## Raw data:

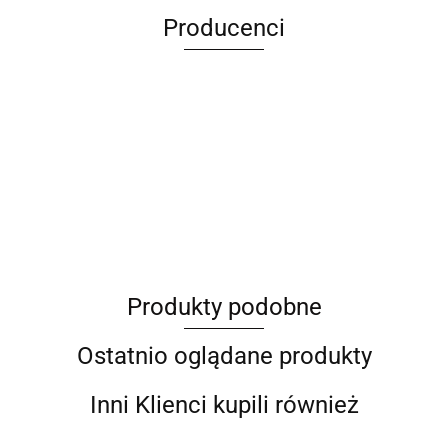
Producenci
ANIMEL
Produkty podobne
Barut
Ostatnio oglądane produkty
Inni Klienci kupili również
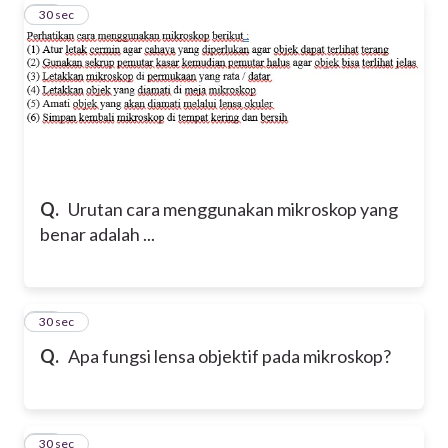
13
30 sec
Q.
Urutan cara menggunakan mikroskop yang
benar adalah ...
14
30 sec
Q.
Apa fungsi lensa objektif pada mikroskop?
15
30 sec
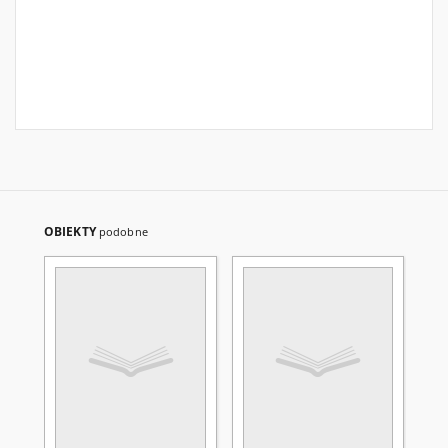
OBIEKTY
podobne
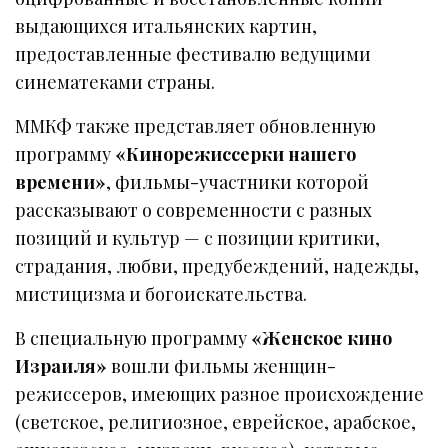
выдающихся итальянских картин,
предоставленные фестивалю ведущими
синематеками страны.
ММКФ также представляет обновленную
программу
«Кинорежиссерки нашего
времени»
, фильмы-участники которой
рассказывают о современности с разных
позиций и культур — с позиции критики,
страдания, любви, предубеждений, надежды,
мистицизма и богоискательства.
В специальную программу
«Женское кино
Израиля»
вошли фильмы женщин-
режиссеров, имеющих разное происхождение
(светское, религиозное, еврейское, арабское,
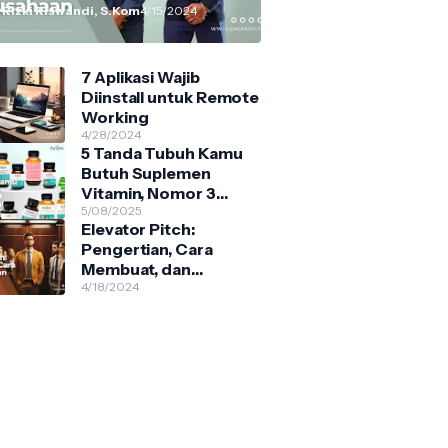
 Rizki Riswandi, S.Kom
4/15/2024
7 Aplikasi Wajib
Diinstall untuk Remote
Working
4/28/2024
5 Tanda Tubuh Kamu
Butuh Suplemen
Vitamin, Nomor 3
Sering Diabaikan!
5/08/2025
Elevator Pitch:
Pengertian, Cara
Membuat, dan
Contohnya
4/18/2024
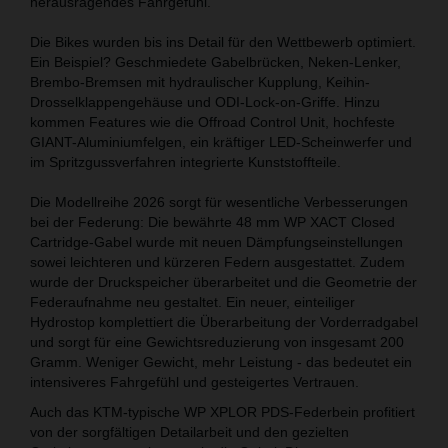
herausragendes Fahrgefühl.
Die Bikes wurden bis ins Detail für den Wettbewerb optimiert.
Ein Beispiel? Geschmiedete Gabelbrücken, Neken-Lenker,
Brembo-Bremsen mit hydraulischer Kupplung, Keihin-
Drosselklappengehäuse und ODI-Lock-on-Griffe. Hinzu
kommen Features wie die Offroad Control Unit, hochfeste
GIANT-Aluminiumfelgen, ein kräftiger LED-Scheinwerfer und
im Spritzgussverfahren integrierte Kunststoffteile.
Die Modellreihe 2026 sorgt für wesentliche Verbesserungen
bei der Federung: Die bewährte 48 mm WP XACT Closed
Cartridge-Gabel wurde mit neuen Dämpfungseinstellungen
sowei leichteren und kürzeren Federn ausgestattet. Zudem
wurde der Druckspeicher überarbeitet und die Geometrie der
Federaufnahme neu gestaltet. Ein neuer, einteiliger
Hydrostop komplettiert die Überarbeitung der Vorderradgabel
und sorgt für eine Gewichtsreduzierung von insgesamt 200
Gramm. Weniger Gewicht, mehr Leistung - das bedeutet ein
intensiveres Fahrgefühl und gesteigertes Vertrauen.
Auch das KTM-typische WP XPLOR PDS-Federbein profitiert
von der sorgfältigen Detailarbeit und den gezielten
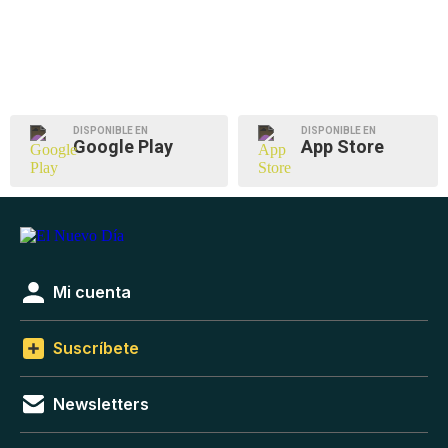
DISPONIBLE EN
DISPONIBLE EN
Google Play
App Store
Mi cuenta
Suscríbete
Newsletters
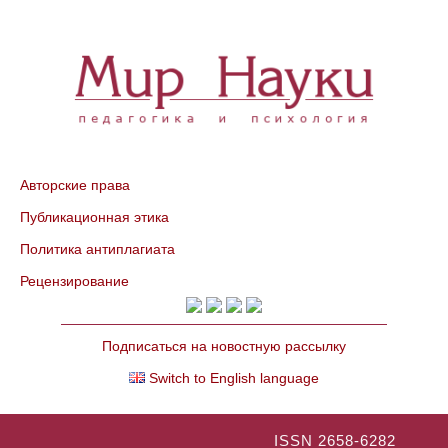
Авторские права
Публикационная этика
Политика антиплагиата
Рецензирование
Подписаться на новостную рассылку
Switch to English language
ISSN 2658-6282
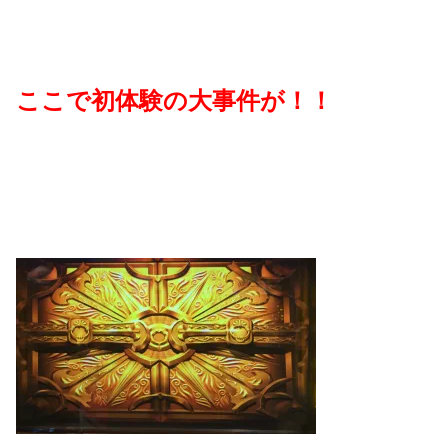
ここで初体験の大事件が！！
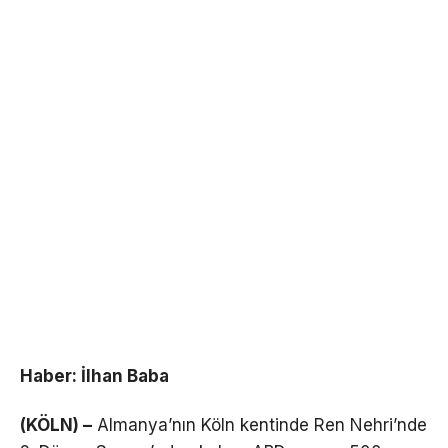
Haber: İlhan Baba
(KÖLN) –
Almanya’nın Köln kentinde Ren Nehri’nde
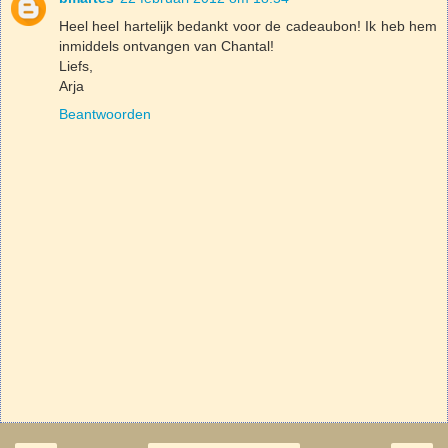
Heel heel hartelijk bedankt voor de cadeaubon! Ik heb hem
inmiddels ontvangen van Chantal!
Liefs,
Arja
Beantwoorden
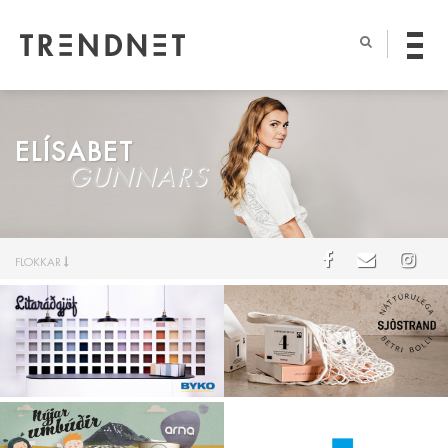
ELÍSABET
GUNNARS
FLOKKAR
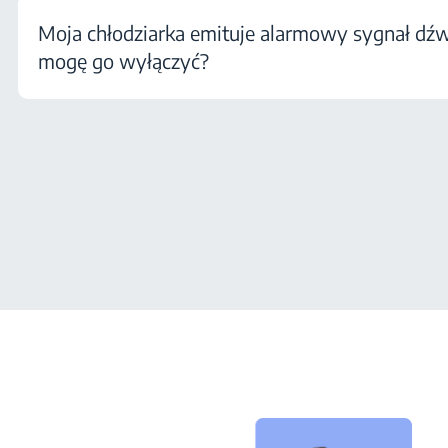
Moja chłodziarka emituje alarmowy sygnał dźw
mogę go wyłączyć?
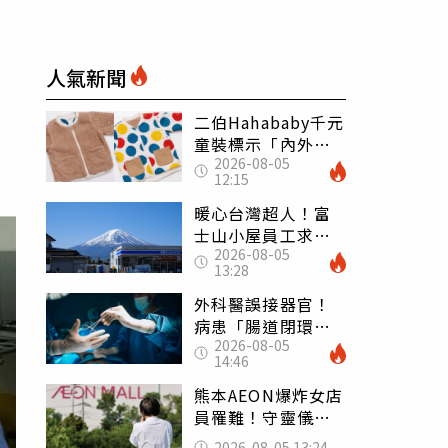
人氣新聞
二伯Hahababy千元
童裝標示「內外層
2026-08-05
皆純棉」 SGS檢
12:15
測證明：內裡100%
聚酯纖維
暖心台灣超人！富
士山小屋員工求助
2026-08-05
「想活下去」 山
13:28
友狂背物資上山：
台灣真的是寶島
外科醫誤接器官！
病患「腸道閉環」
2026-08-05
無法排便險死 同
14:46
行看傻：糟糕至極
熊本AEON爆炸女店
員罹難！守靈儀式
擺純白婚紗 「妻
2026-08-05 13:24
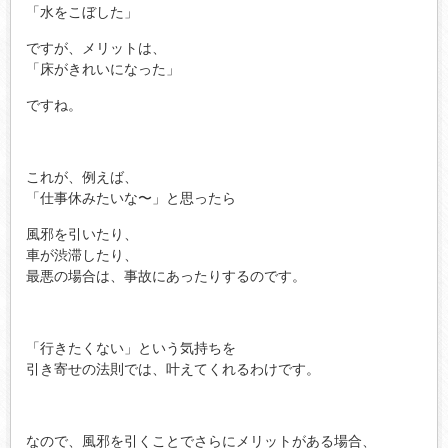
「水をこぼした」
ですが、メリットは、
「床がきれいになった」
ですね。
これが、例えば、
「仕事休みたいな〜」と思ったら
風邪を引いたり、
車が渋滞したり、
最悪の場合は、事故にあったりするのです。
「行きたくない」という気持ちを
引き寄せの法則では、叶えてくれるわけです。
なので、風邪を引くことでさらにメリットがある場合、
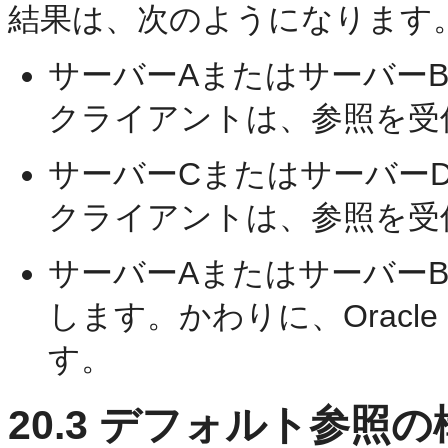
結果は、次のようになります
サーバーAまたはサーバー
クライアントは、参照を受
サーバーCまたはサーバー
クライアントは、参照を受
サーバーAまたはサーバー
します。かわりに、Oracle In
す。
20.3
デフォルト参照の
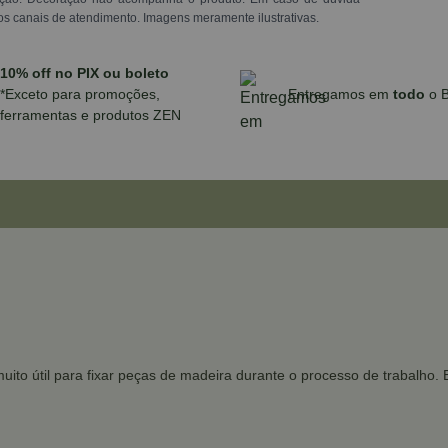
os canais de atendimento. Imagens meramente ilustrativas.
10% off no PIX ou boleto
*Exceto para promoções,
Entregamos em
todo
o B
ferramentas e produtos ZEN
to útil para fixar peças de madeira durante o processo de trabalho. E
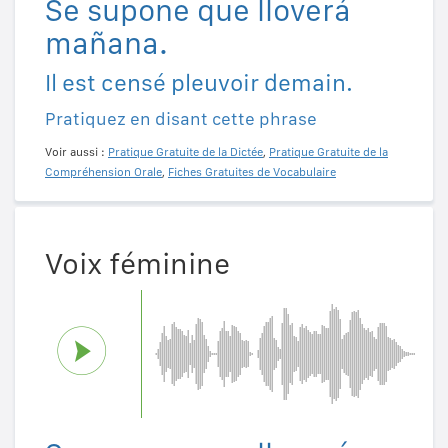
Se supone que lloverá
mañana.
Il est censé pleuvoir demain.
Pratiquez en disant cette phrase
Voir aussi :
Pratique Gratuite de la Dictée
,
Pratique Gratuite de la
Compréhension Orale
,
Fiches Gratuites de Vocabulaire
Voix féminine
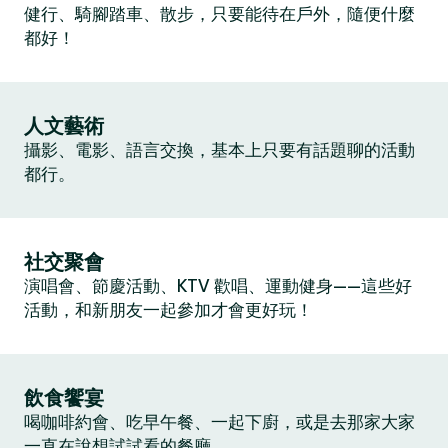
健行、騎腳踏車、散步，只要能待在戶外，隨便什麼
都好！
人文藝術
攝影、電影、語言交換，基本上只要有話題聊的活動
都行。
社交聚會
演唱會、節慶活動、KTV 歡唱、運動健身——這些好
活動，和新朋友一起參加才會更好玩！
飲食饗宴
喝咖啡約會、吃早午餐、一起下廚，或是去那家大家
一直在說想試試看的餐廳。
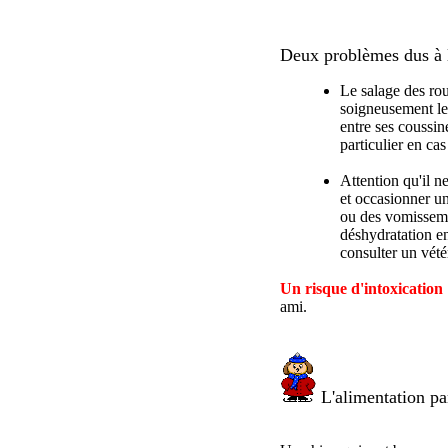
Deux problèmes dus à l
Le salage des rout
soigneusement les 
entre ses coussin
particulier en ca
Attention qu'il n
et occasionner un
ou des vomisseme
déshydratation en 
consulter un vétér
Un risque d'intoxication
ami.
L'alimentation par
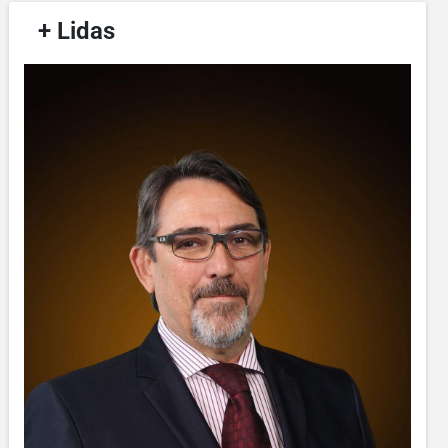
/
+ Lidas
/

## Task directions:
From the data above, pick out each line containing "sorgt" and copy it.

## Answer:
Die Modellreihe 2026 sorgt für wesentliche Verbesserungen
und sorgt für eine Gewichtsreduzierung von insgesamt 200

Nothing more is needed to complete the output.